• [Material for the task]
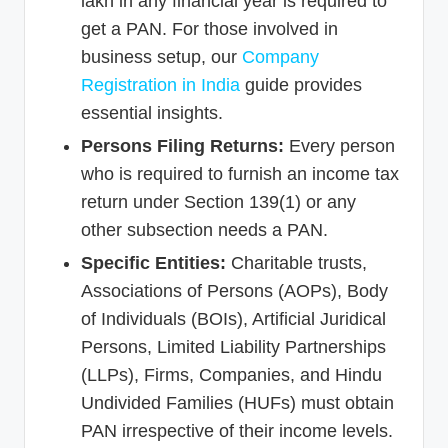
lakh in any financial year is required to
get a PAN. For those involved in
business setup, our
Company
Registration in India
guide provides
essential insights.
Persons Filing Returns:
Every person
who is required to furnish an income tax
return under Section 139(1) or any
other subsection needs a PAN.
Specific Entities:
Charitable trusts,
Associations of Persons (AOPs), Body
of Individuals (BOIs), Artificial Juridical
Persons, Limited Liability Partnerships
(LLPs), Firms, Companies, and Hindu
Undivided Families (HUFs) must obtain
PAN irrespective of their income levels.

• [Exercise details]
Set down the material again exactly. Don't carry over any pictures.

• [Your response]
lakh in any financial year is required to
get a PAN. For those involved in
business setup, our
Company
Registration in India
guide provides
essential insights.
Persons Filing Returns:
Every person
who is required to furnish an income tax
return under Section 139(1) or any
other subsection needs a PAN.
Specific Entities:
Charitable trusts,
Associations of Persons (AOPs), Body
of Individuals (BOIs), Artificial Juridical
Persons, Limited Liability Partnerships
(LLPs), Firms, Companies, and Hindu
Undivided Families (HUFs) must obtain
PAN irrespective of their income levels.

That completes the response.